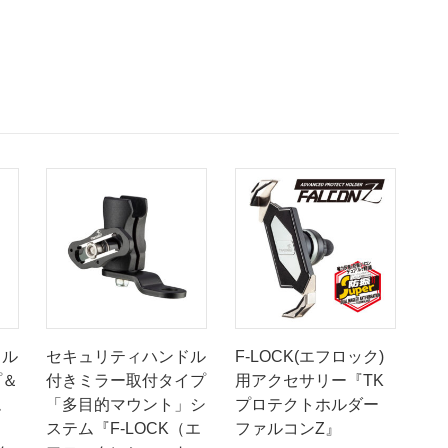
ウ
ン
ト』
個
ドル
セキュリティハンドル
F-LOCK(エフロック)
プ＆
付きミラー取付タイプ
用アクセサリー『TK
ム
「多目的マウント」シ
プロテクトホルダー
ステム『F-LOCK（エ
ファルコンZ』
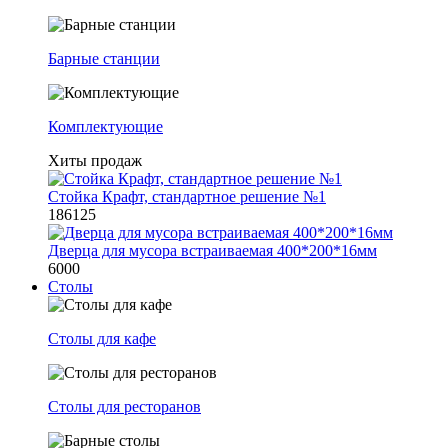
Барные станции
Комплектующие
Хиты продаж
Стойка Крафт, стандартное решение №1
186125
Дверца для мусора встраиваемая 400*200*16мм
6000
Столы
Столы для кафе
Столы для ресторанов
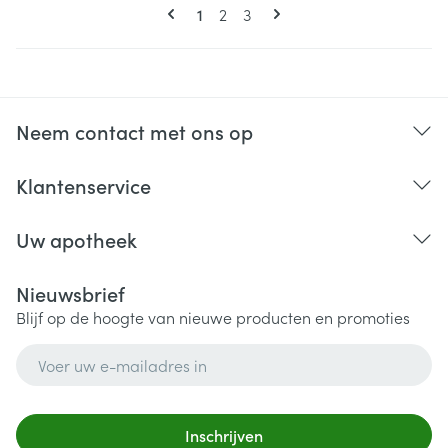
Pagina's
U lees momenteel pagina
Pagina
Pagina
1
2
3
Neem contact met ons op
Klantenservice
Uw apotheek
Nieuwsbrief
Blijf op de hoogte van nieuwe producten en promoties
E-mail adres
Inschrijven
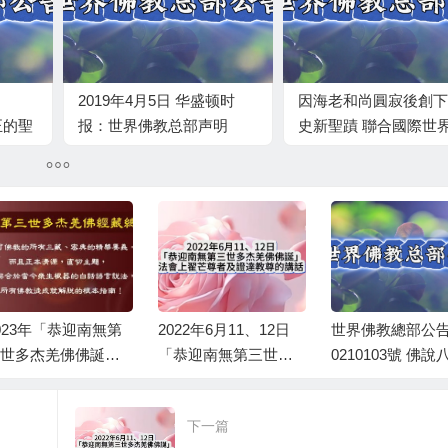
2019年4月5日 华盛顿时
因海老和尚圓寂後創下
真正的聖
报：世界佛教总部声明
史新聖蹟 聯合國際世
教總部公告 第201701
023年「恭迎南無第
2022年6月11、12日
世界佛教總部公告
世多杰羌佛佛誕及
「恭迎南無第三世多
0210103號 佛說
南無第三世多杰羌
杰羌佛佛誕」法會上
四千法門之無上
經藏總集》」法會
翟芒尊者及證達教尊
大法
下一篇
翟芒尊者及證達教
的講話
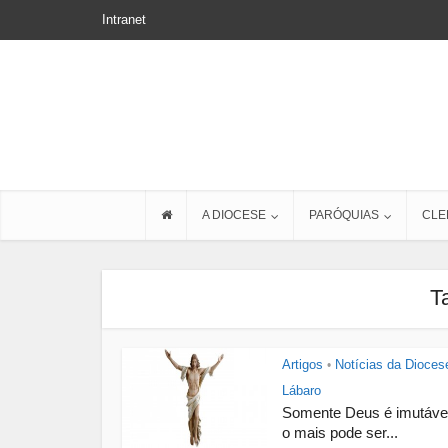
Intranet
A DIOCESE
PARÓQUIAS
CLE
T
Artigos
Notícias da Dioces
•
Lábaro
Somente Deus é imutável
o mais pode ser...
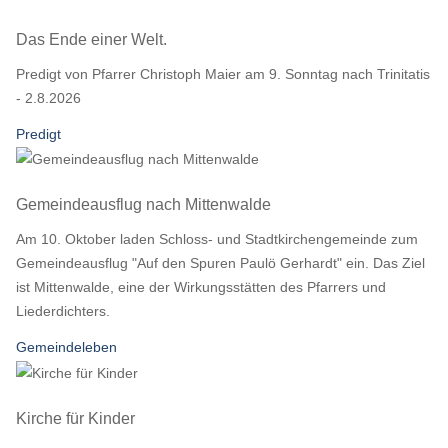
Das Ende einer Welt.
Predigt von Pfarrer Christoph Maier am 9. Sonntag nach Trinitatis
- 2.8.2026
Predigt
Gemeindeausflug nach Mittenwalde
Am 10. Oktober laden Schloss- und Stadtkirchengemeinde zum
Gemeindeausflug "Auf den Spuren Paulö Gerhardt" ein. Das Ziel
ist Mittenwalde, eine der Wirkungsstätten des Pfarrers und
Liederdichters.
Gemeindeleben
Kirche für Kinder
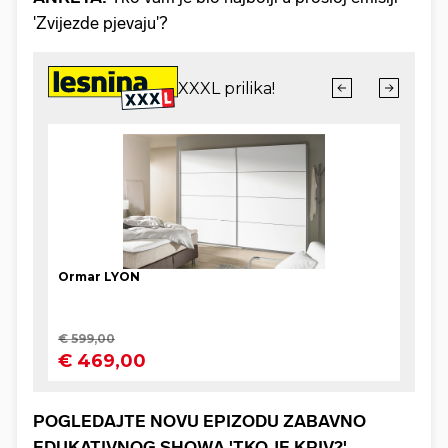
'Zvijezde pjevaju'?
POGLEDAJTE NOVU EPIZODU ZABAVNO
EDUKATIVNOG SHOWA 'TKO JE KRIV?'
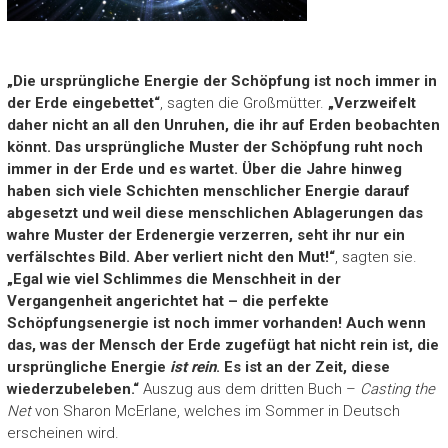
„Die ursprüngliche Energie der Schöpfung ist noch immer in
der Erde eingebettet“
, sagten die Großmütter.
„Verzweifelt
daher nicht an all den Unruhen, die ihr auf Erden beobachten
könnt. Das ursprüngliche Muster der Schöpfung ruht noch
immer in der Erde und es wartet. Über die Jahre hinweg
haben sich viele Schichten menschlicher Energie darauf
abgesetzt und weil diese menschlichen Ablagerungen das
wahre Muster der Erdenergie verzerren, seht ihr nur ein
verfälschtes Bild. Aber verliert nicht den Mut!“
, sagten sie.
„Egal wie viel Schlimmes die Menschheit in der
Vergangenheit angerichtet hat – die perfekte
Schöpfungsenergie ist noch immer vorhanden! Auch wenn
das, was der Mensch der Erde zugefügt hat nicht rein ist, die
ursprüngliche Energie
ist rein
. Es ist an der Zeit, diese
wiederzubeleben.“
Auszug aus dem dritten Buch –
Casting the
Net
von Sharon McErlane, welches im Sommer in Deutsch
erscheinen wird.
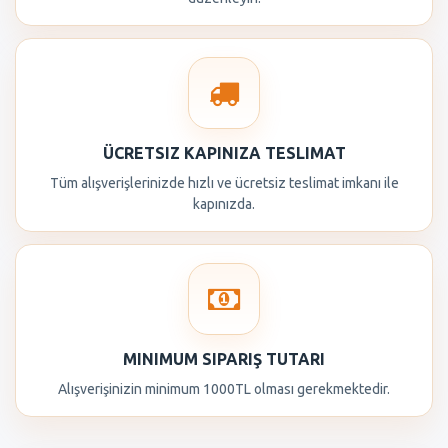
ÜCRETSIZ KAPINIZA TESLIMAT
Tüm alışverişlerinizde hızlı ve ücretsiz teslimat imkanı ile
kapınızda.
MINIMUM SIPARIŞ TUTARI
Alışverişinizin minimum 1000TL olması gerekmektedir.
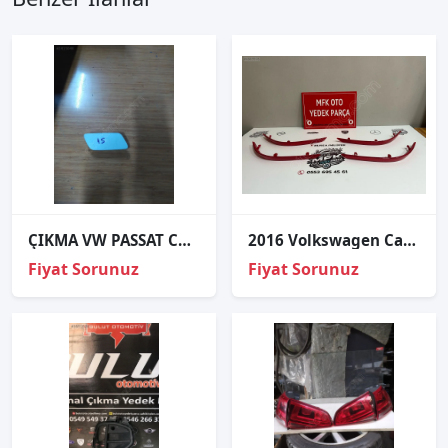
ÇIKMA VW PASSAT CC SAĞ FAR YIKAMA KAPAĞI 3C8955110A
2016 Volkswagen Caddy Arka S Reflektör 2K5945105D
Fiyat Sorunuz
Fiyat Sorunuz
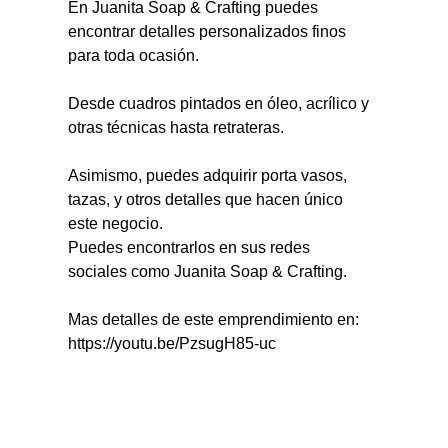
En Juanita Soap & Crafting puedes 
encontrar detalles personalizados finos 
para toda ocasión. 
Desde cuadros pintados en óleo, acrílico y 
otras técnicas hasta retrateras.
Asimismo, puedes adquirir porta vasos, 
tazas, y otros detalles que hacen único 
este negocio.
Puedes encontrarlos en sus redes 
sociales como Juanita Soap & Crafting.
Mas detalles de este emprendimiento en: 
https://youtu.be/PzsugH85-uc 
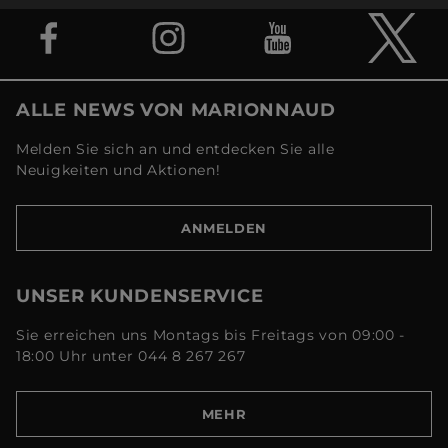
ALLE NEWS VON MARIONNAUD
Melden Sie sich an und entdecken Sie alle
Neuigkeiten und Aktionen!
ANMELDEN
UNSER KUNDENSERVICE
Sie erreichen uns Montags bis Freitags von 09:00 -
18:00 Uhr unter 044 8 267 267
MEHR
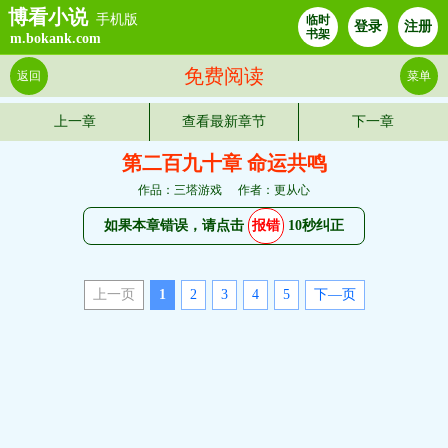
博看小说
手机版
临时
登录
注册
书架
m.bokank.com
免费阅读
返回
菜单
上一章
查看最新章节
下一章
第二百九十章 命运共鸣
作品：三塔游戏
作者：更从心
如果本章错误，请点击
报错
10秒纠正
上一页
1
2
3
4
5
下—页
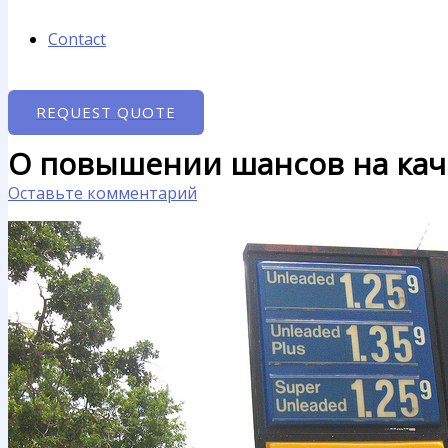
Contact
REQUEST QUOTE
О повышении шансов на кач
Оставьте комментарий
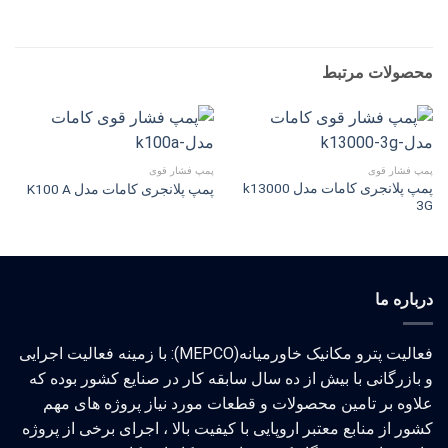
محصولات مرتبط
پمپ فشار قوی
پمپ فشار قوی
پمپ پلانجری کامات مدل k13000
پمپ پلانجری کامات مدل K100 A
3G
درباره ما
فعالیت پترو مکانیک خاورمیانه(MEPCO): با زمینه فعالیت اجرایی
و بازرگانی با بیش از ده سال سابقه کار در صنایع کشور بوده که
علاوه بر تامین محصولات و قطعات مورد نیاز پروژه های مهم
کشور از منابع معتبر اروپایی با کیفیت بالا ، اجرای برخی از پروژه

________

*Description of the task*.
Make an exact copy of only those lines that run from the line with "Оставьте комментарий" through the end of the records, excluding pictures.

*Task output*.
Оставьте комментарий
محصولات مرتبط
پمپ فشار قوی
پمپ فشار قوی
پمپ پلانجری کامات مدل k13000
پمپ پلانجری کامات مدل K100 A
3G
درباره ما
فعالیت پترو مکانیک خاورمیانه(MEPCO): با زمینه فعالیت اجرایی
و بازرگانی با بیش از ده سال سابقه کار در صنایع کشور بوده که
علاوه بر تامین محصولات و قطعات مورد نیاز پروژه های مهم
کشور از منابع معتبر اروپایی با کیفیت بالا ، اجرای برخی از پروژه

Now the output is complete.